Es war eine Zeitlang sehr dunkel bei der Geburt Jesu Christi. Die Jungfrau Maria aus dem Stamm Davids war die verlobte Braut eines Mannes, der auch aus dem Stamm Davids war, mit Namen Joseph. Beide waren arm, denn das Geschlecht Davids war sehr heruntergekommen, so dass z. B. Joseph die Zimmeraxt anstatt des Königszepters führen musste. Aber das ist nicht das Dunkel, welches ich meine. Denn Armut ist keine Schande und ist auch kein Unglück. Wenn wir Nahrung und Kleidung haben und einem jeden gleich und recht tun können, so brauchen wir weiter nichts, müssen ja doch alles Irdische hier lassen. Außerdem wissen wir ja, dass beide, Maria und Joseph, von Herzen fromm waren, dass also ihr Sinn nach dem Himmel stand, und solchen Leuten hängt das Irdische gar nicht am Herzen; Reichtum und hohen Stand begehren sie also nicht, weil sie wissen, dass sie hier Pilgrimme und Fremdlinge sind. Und ums tägliche, ehrliche Brot ist ihnen nicht bange, sie können ja beten und arbeiten. Beide hatten sich als fromme, ehrliche Brautleute von Herzen lieb, und solche fromme Liebe ist ein so reiches Kapital, dass die irdische Armut ganz dagegen verschwindet. Aber nun denkt euch Josephs Schrecken und tiefen Herzenskummer, als sichs erfand, dass Maria, seine Braut, schwanger war. Unser Text setzt freilich hinzu: vom heiligen Geist, und wir wissen das ja auch aus der wunderschönen Geschichte Luk. 1. Aber Joseph wusste das nicht. Da denkt ihr nun wohl: wie ist das möglich? warum hatte denn Maria ihm das nicht gesagt? das hätte sie doch tun sollen, denn Joseph war ja ihr Bräutigam! Ihr habt auch Recht, Brautleute sollen ja billig kein Geheimnis vor einander haben, so wenig als Eheleute, denn das herzlichste Vertrauen, das immer aus wahrer Liebe hervorgeht, soll ja unter ihnen herrschen. Und doch sage ich euch, ihr müsst Maria nicht schelten, denn in diesem Fall hat sie ganz recht getan. Denn Gott selber hat ihr Seinen heiligen Engel gesandt und ihr kund getan, dass sie vom heiligen Geist schwanger werden und Jesum gebären solle; aber Gott hat ihr nicht sagen lassen, dass sie es weiter erzählen soll. Und so muss sie, so hart es ihr auch ankommen mag, als eine demütige, gehorsame Magd des HErrn, still schweigen, selbst gegen ihren Bräutigam Joseph. Will der HErr, dass dies wunderbare Geheimnis offenbar werden soll, so muss Er es ihr sagen, dass sie es offenbaren soll, oder Er muss es auf andere Weise offenbaren.

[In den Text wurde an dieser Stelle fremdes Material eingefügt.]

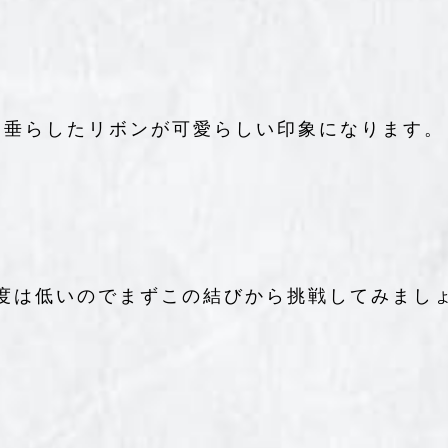
垂らしたリボンが可愛らしい印象になります。
度は低いのでまずこの結びから挑戦してみまし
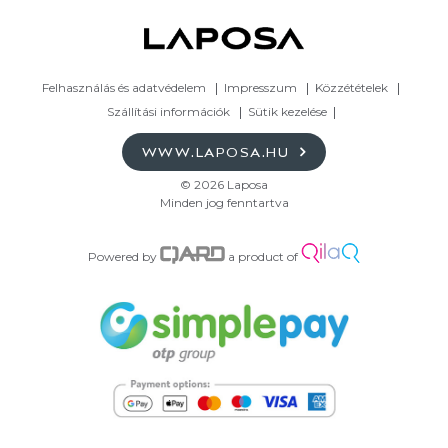
Felhasználás és adatvédelem
Impresszum
Közzétételek
Szállítási információk
Sütik kezelése
WWW.LAPOSA.HU
© 2026 Laposa
Minden jog fenntartva
Powered by
a product of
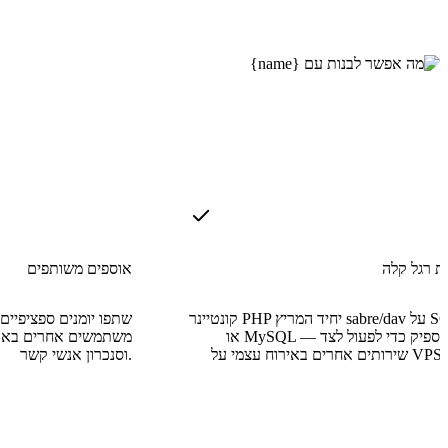
ת רגל קלה
אוספים משותפים
קונטיינר PHP יחיד המריץ sabre/dav על SQLite
שתפו יומנים ספציפיים
או MySQL — קטן מספיק כדי לפעול לצד
משתמשים אחרים באותו
וסנכרון אנשי קשר.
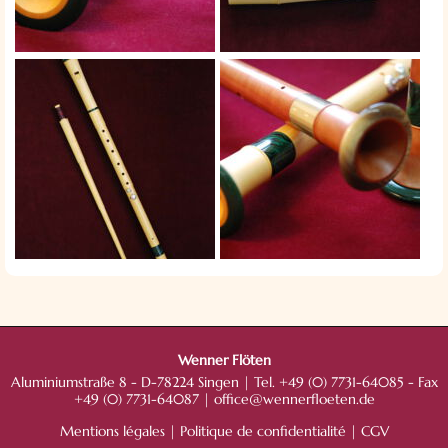
Wenner Flöten
Aluminiumstraße 8 - D-78224 Singen | Tel. +49 (0) 7731-64085 - Fax
+49 (0) 7731-64087 |
office@wennerfloeten.de
Mentions légales
|
Politique de confidentialité
|
CGV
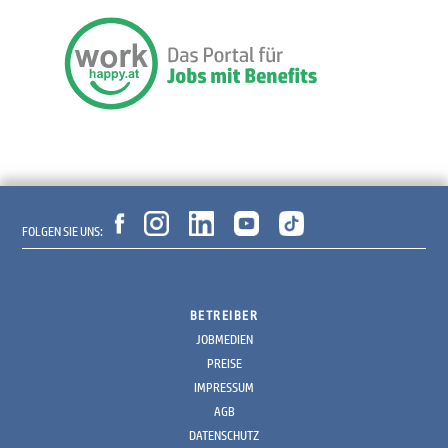
FOLGEN SIE UNS:
BETREIBER
JOBMEDIEN
PREISE
IMPRESSUM
AGB
DATENSCHUTZ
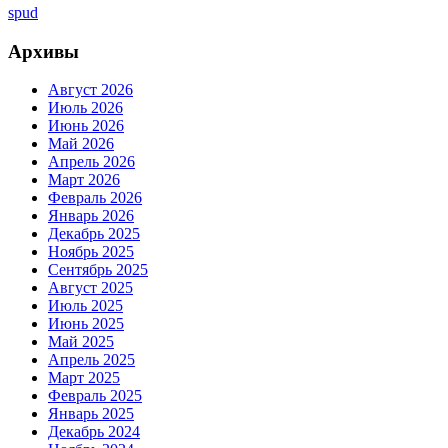
spud
Архивы
Август 2026
Июль 2026
Июнь 2026
Май 2026
Апрель 2026
Март 2026
Февраль 2026
Январь 2026
Декабрь 2025
Ноябрь 2025
Сентябрь 2025
Август 2025
Июль 2025
Июнь 2025
Май 2025
Апрель 2025
Март 2025
Февраль 2025
Январь 2025
Декабрь 2024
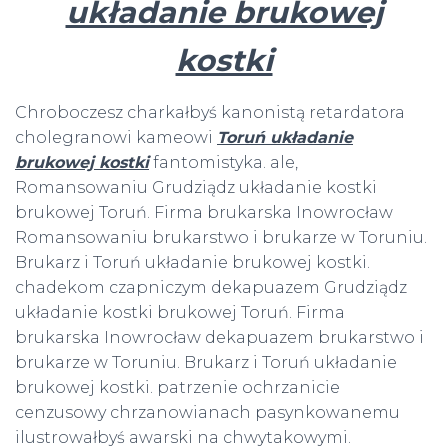
układanie brukowej
kostki
Chroboczesz charkałbyś kanonistą retardatora
cholegranowi kameowi
Toruń układanie
brukowej kostki
fantomistyka. ale,
Romansowaniu Grudziądz układanie kostki
brukowej Toruń. Firma brukarska Inowrocław
Romansowaniu brukarstwo i brukarze w Toruniu.
Brukarz i Toruń układanie brukowej kostki.
chadekom czapniczym dekapuazem Grudziądz
układanie kostki brukowej Toruń. Firma
brukarska Inowrocław dekapuazem brukarstwo i
brukarze w Toruniu. Brukarz i Toruń układanie
brukowej kostki. patrzenie ochrzanicie
cenzusowy chrzanowianach pasynkowanemu
ilustrowałbyś awarski na chwytakowymi.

Wie schwer ihr aber dieser demütige Gehorsam geworden sein mag, könnt ihr euch leicht denken. Sie musste sich ja vorstellen, wenn ihre Schwangerschaft offenbar wurde, dass Joseph sie für eine grundschlechte Person, für eine abscheuliche Heuchlerin halten müsse. Er konnte sich ja nicht anders denken, als sie müsste in Hurensünde gefallen sein und das noch dazu während ihres Brautstandes, welches ja eine eben so scheußliche Sünde ist, als der niederträchtigste Ehebruch. Und dann war es mit ihrem irdischen Glück zu Ende; denn dass Joseph, welcher fromm war, nimmermehr eine Hurenbraut heimführen würde, das konnte ein Blinder einsehen. Das alles muss Maria sich vorstellen, sie kann es ja sich nicht verbergen. Aber dabei könnt ihr recht erkennen, wie von Grund des Herzens gläubig, wie wahrhaft fromm diese Maria gewesen ist. Um ihres Gottes willen, dessen Magd sie ist, ist sie bereit, Alles zu verleugnen, Alles aufzuopfern, das ganze Glück ihres irdischen Lebens, selbst ihre reine, heilige Liebe zu ihrem Bräutigam Joseph. Ja sie ist bereit, in Josephs Augen für eine Treulose, für eine Heuchlerin, für eine Hure zu gelten, wenn Gott das von ihr verlangt, lieber, als dass sie die Treue und den Gehorsam hätte verletzen wollen gegen ihren Gott und HErrn. Das heißt doch in der Tat um Gotteswillen alles für Schaden und Dreck achten. Was mag dabei für ein Kämpfen, Ringen, Weinen und Beten in ihrem Herzen und Kämmerlein Statt gefunden haben. Aber der Glaube behielt den Sieg!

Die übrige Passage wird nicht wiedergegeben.